Avevi obbiettivi o ti sei lasciato trasporare dalle sensazioni del momento? Perché continui a tornare in Patagonia?
Gli obbiettivi li avevo eccome, ma appena arrivato mi sono dovuto adattare alle condizioni delle montagne e del meteo. Per certi versi ho vissuto gli stessi stati d’animo del 2013: sono partito convinto di poter riuscire in progetti molto ambiziosi, ma poi, sul campo, ho dovuto giocare una partita differente. Il freddo, la neve e il brutto tempo hanno ridimensionato tutti i miei piani. Eppure, anche se fa strano a dirlo, è proprio per queste difficoltà aggiunte che ho deciso di recarmi ancora in Patagonia. Il piacere di esser soli in zone dove, in estate, troveresti gli accampamenti stracolmi di persone e più cordate che possono essere impegnate sulla stessa montagna, non ha prezzo. L’inverno offre ancora le sensazioni e gli stati d’animo vissuti dai pionieri e, personalmente, quelle emozioni provate durante la prima salita della parete Nord Ovest del Cerro Piergiorgio.
Sei partito da solo: che idee avevi in testa? Cosa fare e con chi?
Ho sempre in mente una o due vie in solitaria, progetti che custodisco più per scaramanzia che per paura che qualcuno li porti a termine prima di me. Allo stesso tempo prendo seriamente in considerazione l'idea di tentare qualche prima ascensione invernale anche in cordata. Per questo motivo, prima di partire ho sentito anche quest'anno Martin Castrillo. Senza Martin molto probabilmente non avrei portato a casa nessun risultato.
Quali sono le emozioni che ricerchi in un luogo così?
Ricerco stati d’animo arcaici come la solitudine e situazioni di confronto tra essere umano e natura. Che mi aiutino a vivere un’esperienza dove, al centro, sono le emozioni a dare più o meno valore ai miei viaggi e alle mie scalate. La montagna e l’alpinismo sono un mezzo per crescere e comprendere qualcosa di più di noi stessi e non una competizione a chi arriverà primo.
Cosa succede a El Chalten in inverno?
L’inverno è il periodo del letargo turistico e per questo motivo fonte di opportunità per instaurare rapporti di amicizia veri e profondi con le persone che, nel corso del tempo, hanno deciso di trasferirsi in un paese che solo pochi anni fa non esisteva.
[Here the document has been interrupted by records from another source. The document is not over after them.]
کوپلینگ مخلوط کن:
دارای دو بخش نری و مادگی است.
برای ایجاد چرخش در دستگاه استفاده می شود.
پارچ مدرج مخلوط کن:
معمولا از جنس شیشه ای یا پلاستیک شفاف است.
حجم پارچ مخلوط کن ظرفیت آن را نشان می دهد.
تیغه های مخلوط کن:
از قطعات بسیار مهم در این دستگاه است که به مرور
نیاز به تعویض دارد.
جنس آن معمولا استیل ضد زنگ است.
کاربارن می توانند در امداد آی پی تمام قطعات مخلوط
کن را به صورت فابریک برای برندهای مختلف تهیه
Ho sempre guardato a El Chalten come a una comunità di nomadi che hanno trovato ferma dimora dove, prendendo in prestito le parole di Faber, “il cuore rallenta e la testa cammina”.
Ti sei mai sentito nel posto sbagliato al momento sbagliato?
Molte volte, però mai in montagna. Mai in Patagonia.
Che consigli daresti ad un alpinista che vuole andare in Patagonia in inverno, per scelta o magari perché riesce a prendersi un mese solamente ad agosto/settembre?
Gli consiglierei di affittare un pick-up, riempire il cassone con sci e materiale d’alpinismo, una tenda e un sacco piuma, e lasciarsi trasportare dal vento delle emozioni. Poche idee precise se non quella di vivere…
Ci sono secondo te dei buoni motivi, per gli escursionisti che vogliono andare in Patagonia, per andarci in inverno? Oppure i trekking non sono minimante percorribili?
La maggior parte dei trekking si possono percorrere anche in inverno e senza sci. Alle quote più basse la neve spesso viene a mancare e permette di camminare con un normale scarponcino da trekking. Una passeggiata all’alba, alla laguna Torre, con la luna piena che si tuffa alle spalle del Fitz Roy e del Cerro Torre, di per sé, vale una vacanza in inverno, in Patagonia.